** Task requirements **
Range to reproduce from the entries below: the line with "высокая температура тела, озноб, головная", the line with "med dildolie ved servering.", and every line in between. Give them exactly and give nothing else.

*** Begin section ***

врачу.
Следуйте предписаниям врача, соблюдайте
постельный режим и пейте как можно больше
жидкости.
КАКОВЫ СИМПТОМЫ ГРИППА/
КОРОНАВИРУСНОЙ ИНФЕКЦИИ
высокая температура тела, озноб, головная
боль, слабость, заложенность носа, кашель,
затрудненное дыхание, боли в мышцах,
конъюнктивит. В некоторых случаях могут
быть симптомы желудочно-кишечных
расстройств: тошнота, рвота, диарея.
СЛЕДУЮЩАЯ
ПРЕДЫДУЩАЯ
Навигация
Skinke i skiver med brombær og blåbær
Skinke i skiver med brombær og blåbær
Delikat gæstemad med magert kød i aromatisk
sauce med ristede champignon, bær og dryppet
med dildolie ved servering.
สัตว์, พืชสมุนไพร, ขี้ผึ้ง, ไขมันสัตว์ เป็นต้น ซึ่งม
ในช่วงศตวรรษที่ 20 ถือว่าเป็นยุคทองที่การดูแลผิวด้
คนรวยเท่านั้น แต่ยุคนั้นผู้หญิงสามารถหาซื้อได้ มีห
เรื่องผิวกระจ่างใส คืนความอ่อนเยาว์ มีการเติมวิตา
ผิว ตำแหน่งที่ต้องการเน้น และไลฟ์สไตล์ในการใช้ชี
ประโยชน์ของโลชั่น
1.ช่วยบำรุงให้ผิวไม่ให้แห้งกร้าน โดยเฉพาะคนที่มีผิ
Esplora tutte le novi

*** End section ***
*** Begin section ***

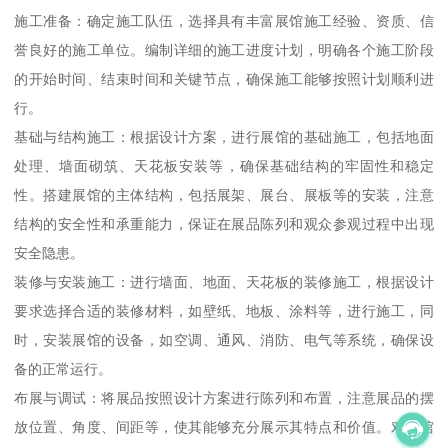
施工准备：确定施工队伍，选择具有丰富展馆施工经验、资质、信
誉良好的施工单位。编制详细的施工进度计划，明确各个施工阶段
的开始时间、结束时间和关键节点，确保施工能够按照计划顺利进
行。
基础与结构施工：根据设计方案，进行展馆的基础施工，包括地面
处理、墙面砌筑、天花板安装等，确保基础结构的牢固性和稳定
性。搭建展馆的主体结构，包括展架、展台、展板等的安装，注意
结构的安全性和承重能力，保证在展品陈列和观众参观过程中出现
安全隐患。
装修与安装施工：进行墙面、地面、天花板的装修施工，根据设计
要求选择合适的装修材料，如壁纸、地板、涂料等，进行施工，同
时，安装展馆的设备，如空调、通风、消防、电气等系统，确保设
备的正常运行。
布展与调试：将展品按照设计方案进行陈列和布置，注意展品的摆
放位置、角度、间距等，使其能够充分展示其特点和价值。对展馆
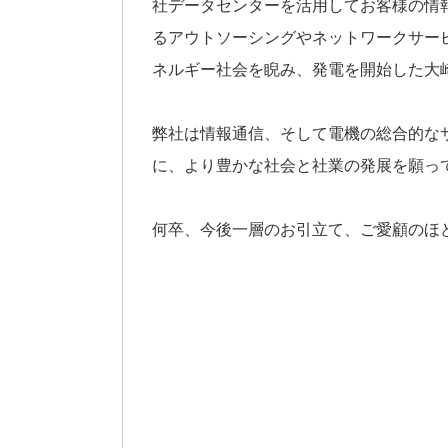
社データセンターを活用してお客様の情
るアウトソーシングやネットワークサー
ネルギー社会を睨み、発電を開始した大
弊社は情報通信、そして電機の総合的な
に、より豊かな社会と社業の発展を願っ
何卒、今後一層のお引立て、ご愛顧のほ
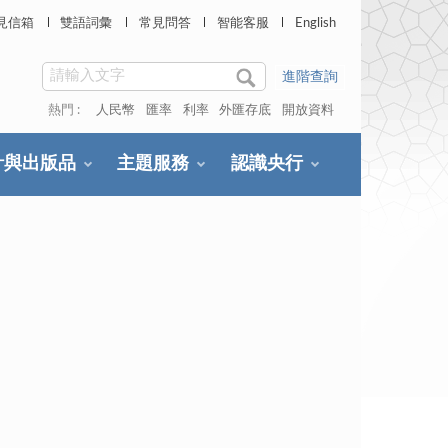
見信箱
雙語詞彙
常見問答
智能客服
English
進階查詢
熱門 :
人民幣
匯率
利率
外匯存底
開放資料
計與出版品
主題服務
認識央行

*** End section ***

** Response **
высокая температура тела, озноб, головная
боль, слабость, заложенность носа, кашель,
затрудненное дыхание, боли в мышцах,
конъюнктивит. В некоторых случаях могут
быть симптомы желудочно-кишечных
расстройств: тошнота, рвота, диарея.
СЛЕДУЮЩАЯ
ПРЕДЫДУЩАЯ
Навигация
Skinke i skiver med brombær og blåbær
Skinke i skiver med brombær og blåbær
Delikat gæstemad med magert kød i aromatisk
sauce med ristede champignon, bær og dryppet
med dildolie ved servering.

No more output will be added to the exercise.